It is quite possible that the roughness you mentioned could have been partially from the pressure cleaning to hard and close. Too hard of pressure breaks up the timber fibers and when dry feels and looks furry.  Napisan( sodium percarbonate) has its place as well as oxalic acid but in many cases it will not solve all of the removal issues.
Prior to me being invited to inspect a deck the owners have already tried these methods only to tell me it didn't work as well as they were told at the shop it would. They also express their aggravation at spending a day trying to prepare the deck only to feel they made limited progress.
I am sure you will see quite a nice change once the sanding begins and is finished. 
jimj

----------


## tubes82

Here's some photo's of how it looks at the moment. Do you think the new feast watson formula with the water clean up made it harder/impossible to napisan off? From the photo's what do you think sand or try other cleaning methods like qstrip?

----------


## r3nov8or

IMO the red you see is left over stain that colours the oil, not left over oil itself. The timber looks very dry and 'unnourished'. It really comes down to what you are prepared to maintain - if you want a showroom shine you have a job ahead of you and ongoing. If you just want a deck that looks decent, well nourished, is fuinctional and the odd mishap won't drive to mad then that is more achievable, but any finish must be maintained.  
If the second photo is as bad as it gets, others will disagree and  suggest sanding, but I would flood the deck with 2 coats of a pentrating  merbau coloured oil that will blend in with what  remains. If you keep the oil up every 12 months you should be able to forget the tint ongoing so it doesn't get too dark over the years.  
I don't have before photos, but I can get photos of a deck that looked similar and how it looks now after a good dose of tinted oil.

----------


## tubes82

I have a 10ltr tub of spa n deck merbau colour already. Would that apply over the left over stain? Not sure if i want to take the risk.  
I have a pro sander who is going to do the job for $400 and a slab. With a 40 grit paper then a 80 grit. He owes me a favour so it's a good price. It's not to much coin so it's really the $ v the benefit of having it sanded and then covered with spa n deck.

----------


## r3nov8or

I think you'll find the left over red stain will be removed by sanding, but maybe not from all the deeper splits.
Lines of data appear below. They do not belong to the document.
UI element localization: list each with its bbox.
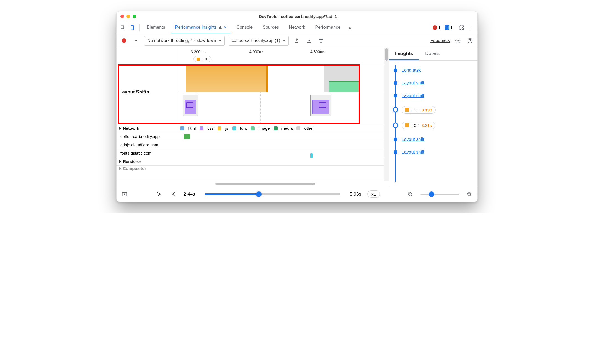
throttling-select[interactable]: No network throttling, 4× slowdown (144, 36, 225, 46)
close-tab-icon[interactable]: × (224, 25, 226, 30)
renderer-track-header[interactable]: Renderer (117, 157, 384, 165)
css-swatch-icon (200, 126, 203, 130)
network-domain-row[interactable]: cdnjs.cloudflare.com (117, 141, 384, 149)
tab-performance[interactable]: Performance (311, 22, 345, 33)
metric-value: 0.193 (422, 108, 432, 112)
record-button[interactable] (120, 37, 128, 45)
network-domain-row[interactable]: coffee-cart.netlify.app (117, 132, 384, 141)
speed-chip[interactable]: x1 (367, 190, 380, 198)
error-icon: ✕ (433, 25, 437, 30)
expand-triangle-icon (119, 160, 121, 163)
zoom-out-icon[interactable] (406, 190, 414, 198)
flask-icon (218, 25, 222, 29)
playback-footer: 2.44s 5.93s x1 (117, 186, 477, 202)
domain-label: cdnjs.cloudflare.com (117, 142, 177, 147)
export-icon[interactable] (293, 37, 301, 45)
timeline-node-icon (394, 94, 397, 98)
screenshot-thumbnail[interactable] (183, 95, 198, 116)
play-icon[interactable] (155, 190, 163, 198)
insight-link[interactable]: Layout shift (402, 80, 424, 85)
tab-elements[interactable]: Elements (142, 22, 170, 33)
close-icon[interactable] (120, 15, 124, 18)
timeline[interactable]: 3,200ms 4,000ms 4,800ms LCP Layout Shift… (117, 48, 389, 181)
chevron-down-icon (283, 40, 286, 41)
layout-shifts-label: Layout Shifts (119, 89, 149, 95)
network-track-header[interactable]: Network html css js font image media oth… (117, 124, 384, 132)
network-legend: html css js font image media other (177, 126, 314, 131)
svg-point-4 (457, 40, 459, 41)
insight-link[interactable]: Long task (402, 68, 421, 73)
devtools-window: DevTools - coffee-cart.netlify.app/?ad=1… (116, 11, 478, 202)
settings-icon[interactable] (458, 24, 466, 32)
recording-label: coffee-cart.netlify.app (1) (232, 38, 280, 43)
kebab-menu-icon[interactable]: ⋮ (467, 24, 475, 32)
tab-network[interactable]: Network (285, 22, 310, 33)
zoom-slider[interactable] (420, 194, 459, 195)
zoom-knob[interactable] (429, 191, 434, 197)
insight-item[interactable]: Layout shift (389, 77, 477, 89)
skip-back-icon[interactable] (169, 190, 177, 198)
tab-performance-insights-label: Performance insights (175, 25, 217, 30)
insight-link[interactable]: Layout shift (402, 93, 424, 98)
main-pane: 3,200ms 4,000ms 4,800ms LCP Layout Shift… (117, 48, 389, 186)
tick-4800: 4,800ms (310, 50, 325, 54)
issues-badge[interactable]: ❙❙ 1 (445, 25, 453, 30)
insight-item[interactable]: LCP 3.31s (389, 118, 477, 133)
window-title: DevTools - coffee-cart.netlify.app/?ad=1 (139, 14, 457, 19)
insight-link[interactable]: Layout shift (402, 150, 424, 155)
html-swatch-icon (180, 126, 184, 130)
domain-label: coffee-cart.netlify.app (117, 134, 177, 139)
recording-select[interactable]: coffee-cart.netlify.app (1) (229, 36, 289, 46)
insights-sidebar: Insights Details Long task Layout shift … (389, 48, 477, 186)
insight-item[interactable]: Layout shift (389, 89, 477, 102)
tick-3200: 3,200ms (191, 50, 206, 54)
compositor-track-header[interactable]: Compositor (117, 165, 384, 171)
time-start: 2.44s (184, 191, 195, 197)
record-dropdown[interactable] (132, 37, 140, 45)
insight-item[interactable]: Layout shift (389, 133, 477, 146)
time-ruler: 3,200ms 4,000ms 4,800ms LCP (117, 48, 389, 64)
delete-icon[interactable] (317, 37, 325, 45)
screenshot-thumbnail[interactable] (310, 95, 331, 116)
timeline-node-icon (394, 81, 397, 85)
timeline-block-green[interactable] (329, 81, 360, 92)
compositor-label: Compositor (123, 166, 146, 171)
zoom-icon[interactable] (133, 15, 136, 18)
tab-details[interactable]: Details (419, 48, 446, 60)
slider-knob[interactable] (256, 191, 262, 197)
more-tabs-icon[interactable]: » (346, 24, 354, 32)
tab-insights[interactable]: Insights (389, 48, 419, 60)
cls-chip[interactable]: CLS 0.193 (402, 106, 436, 114)
panel-settings-icon[interactable] (454, 37, 462, 45)
content-area: 3,200ms 4,000ms 4,800ms LCP Layout Shift… (117, 48, 477, 186)
horizontal-scrollbar[interactable] (117, 181, 389, 186)
toggle-panel-icon[interactable] (120, 190, 129, 198)
insights-list[interactable]: Long task Layout shift Layout shift CLS … (389, 61, 477, 186)
tab-sources[interactable]: Sources (258, 22, 283, 33)
insight-item[interactable]: Layout shift (389, 146, 477, 158)
lcp-marker-chip[interactable]: LCP (193, 56, 211, 62)
inspect-icon[interactable] (119, 24, 127, 32)
insight-item[interactable]: CLS 0.193 (389, 102, 477, 118)
error-badge[interactable]: ✕ 1 (433, 25, 440, 30)
device-mode-icon[interactable] (128, 24, 136, 32)
time-slider[interactable] (205, 193, 340, 195)
tab-console[interactable]: Console (232, 22, 257, 33)
import-icon[interactable] (305, 37, 313, 45)
minimize-icon[interactable] (126, 15, 130, 18)
titlebar: DevTools - coffee-cart.netlify.app/?ad=1 (117, 11, 477, 22)
lcp-chip[interactable]: LCP 3.31s (402, 122, 435, 129)
help-icon[interactable] (466, 37, 474, 45)
request-bar (184, 134, 190, 139)
zoom-in-icon[interactable] (465, 190, 474, 198)
cls-swatch-icon (405, 108, 409, 112)
insight-item[interactable]: Long task (389, 64, 477, 77)
feedback-link[interactable]: Feedback (430, 38, 450, 43)
vertical-scrollbar[interactable] (384, 48, 389, 181)
tab-performance-insights[interactable]: Performance insights × (171, 22, 231, 33)
timeline-block-orange[interactable] (186, 64, 266, 92)
layout-shifts-track: Layout Shifts (117, 64, 389, 124)
insight-link[interactable]: Layout shift (402, 137, 424, 142)
time-end: 5.93s (350, 191, 361, 197)
network-domain-row[interactable]: fonts.gstatic.com (117, 149, 384, 157)
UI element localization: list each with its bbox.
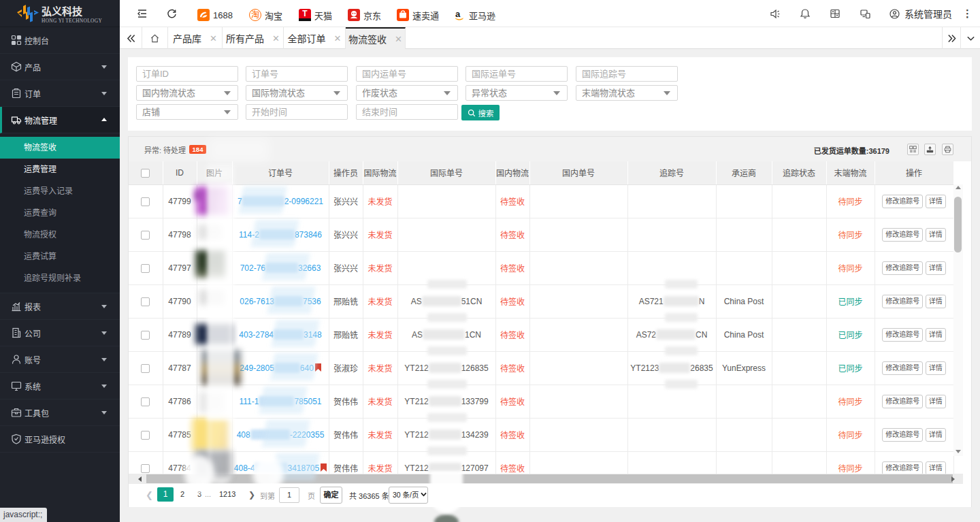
svg-text:弘义科技: 弘义科技	[42, 5, 83, 17]
svg-text:a: a	[455, 9, 461, 19]
svg-text:HONG YI TECHNOLOGY: HONG YI TECHNOLOGY	[42, 18, 102, 24]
As Spa n Deck is a solid coating sanding is the way to go I think.

----------


## jimj

Sanding will  bring up new timber and you can be totally certain that your new coating will not be compromised. For someone who knows how to sand this is not a big deal to do. Just needs good gear,good abrasives and good methodology.  When I first start restoring decks (beginning at my house) I thought and used chemicals (various strippers,sodium percarbonate (pure 95%) no name napisan,powerlift, deck cleaner(oxalic acid) and oxalic acid cystals diluted , a 4000.00 3600 psi 13 hp spitwater pressure cleaner and a Austrian Rotowash scrubbing machine. After 6 months of trying everyway I had read and experimented with I realised its limitations. This method may remove certain things from the surface but it will not expose a new layer of timber to the surface and leave the deck smooth .  I put away the pressure cleaner and went to sanding only. That has been for 6 years now.  Stains are designed to let us see some of the timbers features. It can't work out what is good to look at or poor to look at. The areas that look nice will generally look good but the old coatings that havn't been removed MAY look blotchy through the new coating.  
My starting position in preperation is when I finish sanding and hose down the deck it should look like a hardwood floor inside a home. I totally agree with r3nov8or that once it is coated the maintenance -upkeep is crucial. Different coatings , different sun exposures, location in country all play a factor.
Pretty simple now in my mind  sand,clean,coat  
jimj

----------


## Sapainting

after seeing those pics that deck isnt ready to coat like that has to been sanded and have the guts sanded out of it for the deck to look new. sure you can coat it like that and it may blend but really wats the use u have spent a fortune on the deck best to restore it. thats the thing when giving something a pressure wash and a scrub you can try it out and if it doesnt work then u have no choice but to resurface the deck. resurfacing the deck is always the best method. if your going to go this gang busters on it make sure you give it a lite sand between coatings, it will reduce the furryness others will say it then becomes slippery but everything can be sliped on when wet.

----------


## tubes82

It's getting sanded tomorrow so i'll post some pictures up. 
Thanks everyone for there help

----------


## tubes82

Got the deck sanded. Came up looking good. The boards were cupped so the sanding didn't get right down into the middle of the boards as much as i hoped. I guess that's what you get when you pay $400. The photo of the sanded deck doesn't look as good as it did for some reason. The boards were more white and clean than the photo suggest's.  
We used the merbau colour for the first 2 coats but it was a bit to orange so we used Jarrah for the 3rd and 4th coat. Came up great and is very smooth. 
Photo's were taken yesterday afternoon so there are a few dog foot prints already on there

----------